WEB Advent 2010 / Don’t Panic

It’s finally happening. The end is near. The server is about to be destroyed by a fleet of Vogon cruisers. Actually, the server is about to be overrun by mouse clicks. It’s time to go look at your code and fix the slow bits.

The Internet

The Internet is full of useful advice on how to speed up your code. There are a lot of slide decks and articles focussed on pushing the last bit of performance out of your code. They mention things like changing every occurrence of print to echo, changing $i++ to ++$i, and even using for instead of foreach. Do these optimizations help? Yes, but you are not going to notice it, unless they’re in a tight loop with many iterations. It is also the wrong approach for tackling performance issues. Before you can optimize, you need to find out if your code is actually slow, then you need to understand the code, and then you need to find out where it can be optimized.

Find out if it is slow

Before you should even consider optimizing, you should try to see how slow your code actually is. Doing micro benchmarks for $i++ versus ++$i makes no sense if your app is fast already. Instead, benchmark a full spectrum of URLs. This gives you a good initial set of data to see which parts of your app are actually slow, so you can spend effort on the places where it has the greatest impact.

Understanding the code

Understanding the code isn’t always as simple as it sounds. If you’re the author of the code, than you are hopefully aware of how it is structured and how different parts interact. If you wrote it five years ago, maybe you don’t understand how it works so much anymore. (Depending on the code, perhaps even a week is too long ago to remember.)

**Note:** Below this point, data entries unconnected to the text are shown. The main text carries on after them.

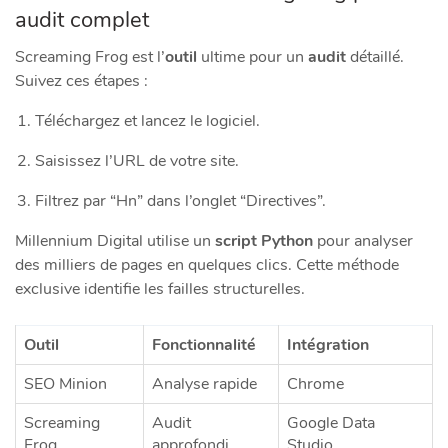
audit complet
Screaming Frog est l’
outil
ultime pour un
audit
détaillé.
Suivez ces étapes :
Téléchargez et lancez le logiciel.
Saisissez l’URL de votre site.
Filtrez par “Hn” dans l’onglet “Directives”.
Millennium Digital utilise un
script Python
pour analyser
des milliers de pages en quelques clics. Cette méthode
exclusive identifie les failles structurelles.
Outil
Fonctionnalité
Intégration
SEO Minion
Analyse rapide
Chrome
Screaming
Audit
Google Data
Frog
approfondi
Studio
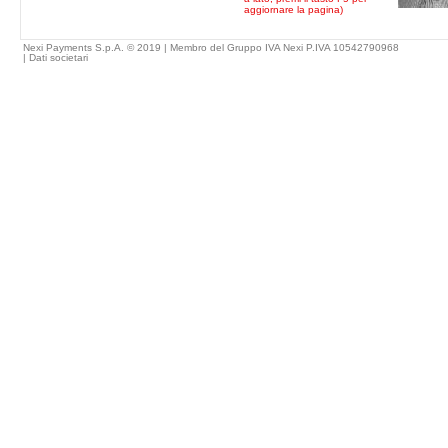
aggiornare la pagina)
Nexi Payments S.p.A. © 2019 | Membro del Gruppo IVA Nexi P.IVA 10542790968
|
Dati societari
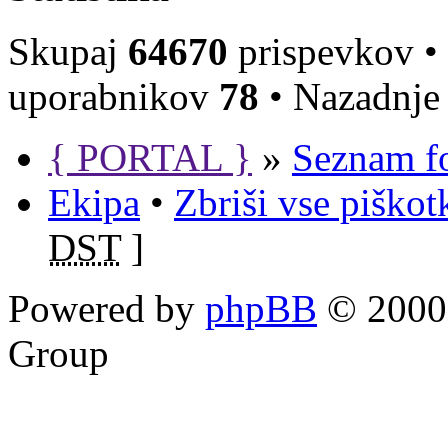
Skupaj
64670
prispevkov •
uporabnikov
78
• Nazadnje 
{ PORTAL }
»
Seznam f
Ekipa
•
Zbriši vse piško
DST
]
Powered by
phpBB
© 2000,
Group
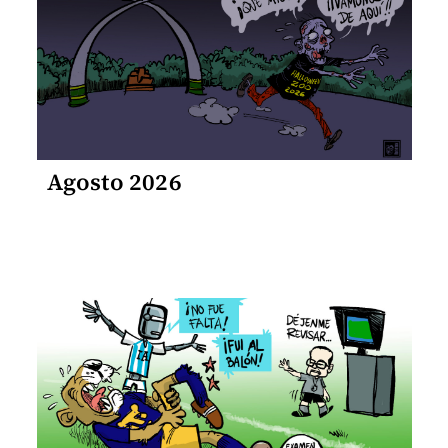
Agosto 2026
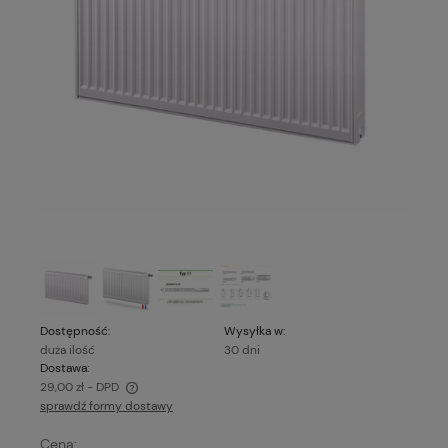
Dostępność:
Wysyłka w:
duża ilość
30 dni
Dostawa:
29,00 zł
- DPD
sprawdź formy dostawy
Cena nie zawiera ewentualnych kosztów płatności
Cena:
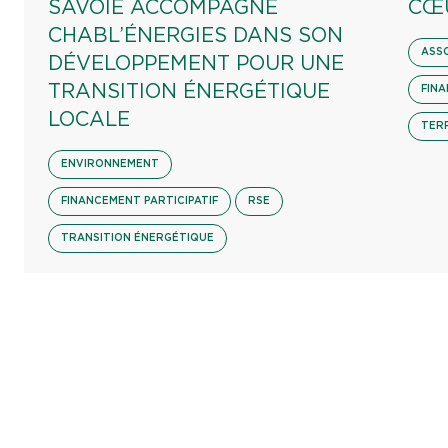
SAVOIE ACCOMPAGNE
CŒ
CHABL’ÉNERGIES DANS SON
ASS
DÉVELOPPEMENT POUR UNE
TRANSITION ÉNERGÉTIQUE
FINA
LOCALE
TER
ENVIRONNEMENT
FINANCEMENT PARTICIPATIF
RSE
TRANSITION ÉNERGÉTIQUE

There are a few tools that can help you to find out how your code flows and how different parts interact. The first of the tools that I want to introduce is inclued, a tool by the maintainer of APC, Gopal Vijayaraghavan. It “allows you trace through and dump the hierarchy of file inclusions and class inheritance at runtime.” This means you can use it to show a graph of your include tree and find out the relationships between the files. It will also tell you whether a file referenced by include_once or require_once was actually included at that moment, or whether it has been referenced before. It will also give you class inheritance dependencies.

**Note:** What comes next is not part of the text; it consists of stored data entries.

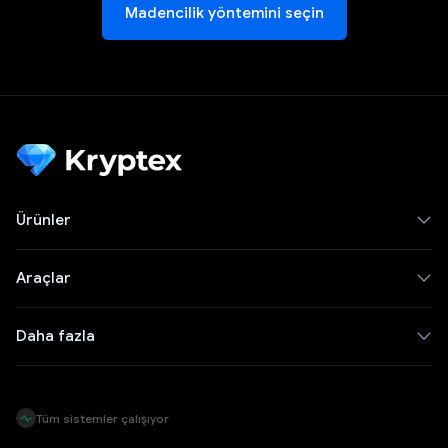
Madencilik yöntemini seçin
Ürünler
Araçlar
Daha fazla
Tüm sistemler çalışıyor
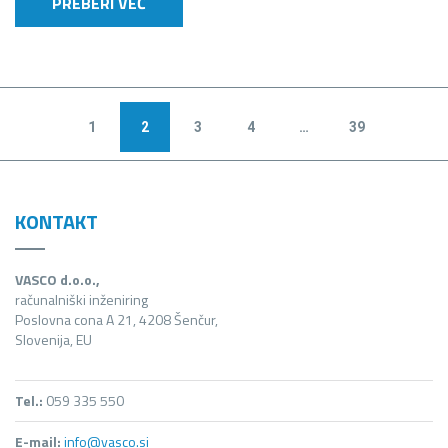
PREBERI VEČ
1
2
3
4
…
39
KONTAKT
VASCO d.o.o.,
računalniški inženiring
Poslovna cona A 21, 4208 Šenčur,
Slovenija, EU
Tel.:
059 335 550
E-mail:
info@vasco.si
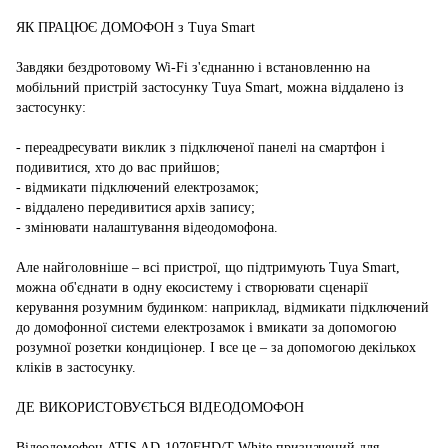
ЯК ПРАЦЮЄ ДОМОФОН з Tuya Smart
Завдяки бездротовому Wi-Fi з'єднанню і встановленню на
мобільний пристрій застосунку Tuya Smart, можна віддалено із
застосунку:
- переадресувати виклик з підключеної панелі на смартфон і
подивитися, хто до вас прийшов;
- відмикати підключений електрозамок;
- віддалено передивитися архів запису;
- змінювати налаштування відеодомофона.
Але найголовніше – всі пристрої, що підтримують Tuya Smart,
можна об'єднати в одну екосистему і створювати сценарії
керування розумним будинком: наприклад, відмикати підключений
до домофонної системи електрозамок і вмикати за допомогою
розумної розетки кондиціонер. І все це – за допомогою декількох
кліків в застосунку.
ДЕ ВИКОРИСТОВУЄТЬСЯ ВІДЕОДОМОФОН
Відеодомофон ATIS AD-1070FHD/T-White призначений для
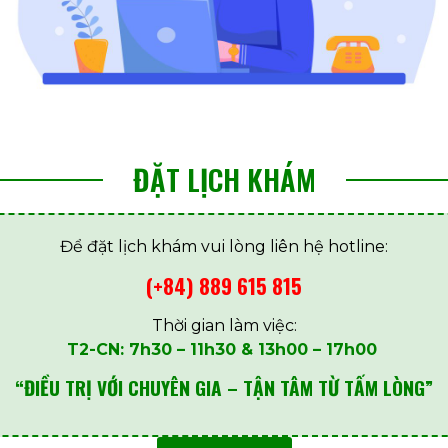
ĐẶT LỊCH KHÁM
Để đặt lịch khám vui lòng liên hệ hotline:
(+84) 889 615 815
Thời gian làm việc:
T2-CN: 7h30 – 11h30 & 13h00 – 17h00
“ĐIỀU TRỊ VỚI CHUYÊN GIA – TẬN TÂM TỪ TẤM LÒNG”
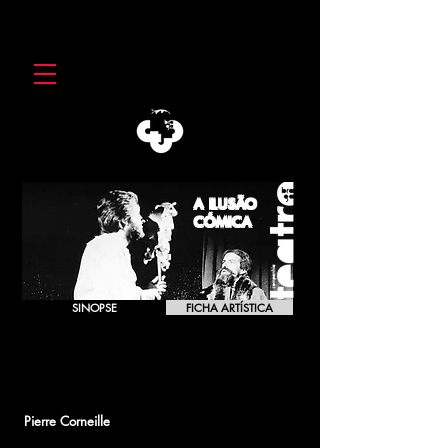
A ILUSÃO
​CÓMICA
SINOPSE
FICHA ARTÍSTICA
A ILUSÃO CÓMICA
L'Illusion Comique
Pierre Corneille
[1984]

In order to get a more detailed overview of what goes on in your code, you can use a feature of Xdebug called function traces. Function traces allow you to record every include, function, and method call, their result values, and variable assignments to a file on disk, in a few formats. By default, Xdebug only shows the name of functions and names of included files (to reduce the amount of information), but you can control exactly how much data will get dumped to the files with various settings.

Profiling your code

We have figured out which parts of the app are slow by benchmarking and have an understanding of how our code works by looking at traces. Now, the only thing that’s left is to find out which parts of the code make specific requests in the app slow. For that, there are a few tools.

A fairly high level tool is XHProf, written by the folks at Facebook, and subsequently open sourced. (It’s available in PECL.) It’s lightweight, so it can be used in a production environment. Here is a good overview on how to use it. The documentation is also helpful.

Another profiling tool is Xdebug. Xdebug’s profiling takes a different approach; it dumps a profile file to disk for either one request or for the duration of an Apache process. This profile file can then be read by various tools to analyze the profile information. KCacheGrind, a KDE app, is the most full-featured frontend to read profile files. It can be made to run on Windows and OS X. There is also a PHP app called Webgrind that allows you to interpret the profile files in your browser.

All of these tools will help you find bottlenecks in your code, and with the information about how the code is structured, you should be able to find optimization points.

Conclusion

This was a very quick overview of a few tools that help you to figure out if, how, and which parts of your app can benefit from optimizations. From now on, “whoosh!” won’t be the sound of your deadlines going past, but rather the sound of your app’s impressive speed!